- **ASSIGNED TASK**: Search the records for the string "appear". Copy each line where it occurs.

- **LISTED ENTRIES**:

══════════════════════════════

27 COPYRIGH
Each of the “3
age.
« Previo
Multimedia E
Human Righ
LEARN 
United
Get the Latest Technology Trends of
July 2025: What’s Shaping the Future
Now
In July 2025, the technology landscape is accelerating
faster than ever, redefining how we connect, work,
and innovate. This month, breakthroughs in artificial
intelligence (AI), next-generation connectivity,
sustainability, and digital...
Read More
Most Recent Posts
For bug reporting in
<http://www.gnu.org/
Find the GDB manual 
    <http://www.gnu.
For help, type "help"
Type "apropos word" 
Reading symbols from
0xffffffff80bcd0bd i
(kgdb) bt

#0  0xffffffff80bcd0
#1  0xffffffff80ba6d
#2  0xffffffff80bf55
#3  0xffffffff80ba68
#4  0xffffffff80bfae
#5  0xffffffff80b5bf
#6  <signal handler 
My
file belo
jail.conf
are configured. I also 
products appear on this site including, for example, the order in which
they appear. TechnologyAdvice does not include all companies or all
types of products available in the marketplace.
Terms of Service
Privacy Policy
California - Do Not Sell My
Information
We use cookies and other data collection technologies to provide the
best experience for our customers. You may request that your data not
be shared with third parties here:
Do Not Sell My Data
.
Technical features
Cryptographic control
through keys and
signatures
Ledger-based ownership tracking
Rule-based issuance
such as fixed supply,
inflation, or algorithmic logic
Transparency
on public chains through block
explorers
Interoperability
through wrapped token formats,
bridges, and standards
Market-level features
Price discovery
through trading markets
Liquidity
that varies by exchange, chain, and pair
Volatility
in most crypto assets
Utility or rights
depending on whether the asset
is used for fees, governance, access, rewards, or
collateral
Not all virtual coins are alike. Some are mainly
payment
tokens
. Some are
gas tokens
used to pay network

══════════════════════════════

- **EXERCISE ANSWER**:
products appear on this site including, for example, the order in which
they appear. TechnologyAdvice does not include all companies or all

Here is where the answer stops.